The main limitation of our study is represented by the lack of body composition determinations to support and correlate with the leptin measurements, leaving open the possibility for a relevant role of the psychopathological profile of the patients [
39]. Finally, only some endocrine/metabolic parameters have been evaluated, but many others (GH/IGF-1, hypothalamus–pituitary–adrenal axis, other adipokines and gastro-intestinal hormones) may contribute to the HPG axis dysfunction. Eating disorder manifestations, quantified by the EDI-2 questionnaire, were similar among the three groups, both at admission and discharge. However, when we evaluated the improvement of the score within the three groups, we found that only the patients recovering gonadal function (Group 0) showed a significant general improvement of the score involving almost all the categories. The patients with persistent amenorrhea (Group 1) had an intermediate improvement. These results are in partial agreement with those of Miller et al. [
40].
In conclusion, to our knowledge this study is the first comparing three different categories of AN patients defined on the basis of menstrual activity. We found that the premorbid weight and the weight loss during AN are not the main determinants of the GnRH neuron activity, but a more important role is played by the minimal BMI reached during the critical phase of the disease. Nevertheless, a significant portion of patients maintain menstrual cycles even at BMI significantly lower than the other two groups, indicating the significant role played by individual factors in the definition of the set-point of hypothalamic dysfunction.

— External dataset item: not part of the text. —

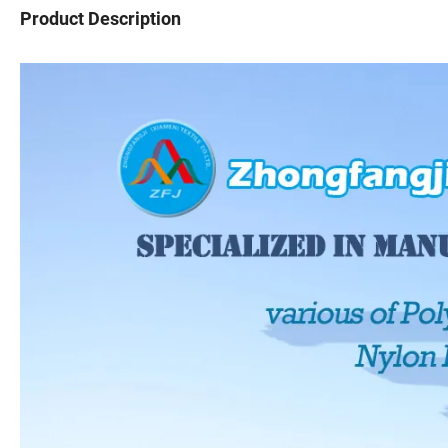
Product Description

This view is reinforced by the findings in patients with persistent amenorrhea (Group 1) showing a body weight higher than in patients resuming their menses, both at the amenorrhea onset and during the follow-up, further supporting the hypothesis that persistent FHA may be a consequence of an intrinsic fragility of the HPG axis, thus supporting the multifactorial origin of the FHA in the AN patients [
41,
42].
At admission, fT3 levels are statistically higher in eumenorrheic patients and fT3 variations during rehabilitation often precede the restoration of gonadal function in Group 0, thus indicating fT3 rise as an early indicator of FHA recovery.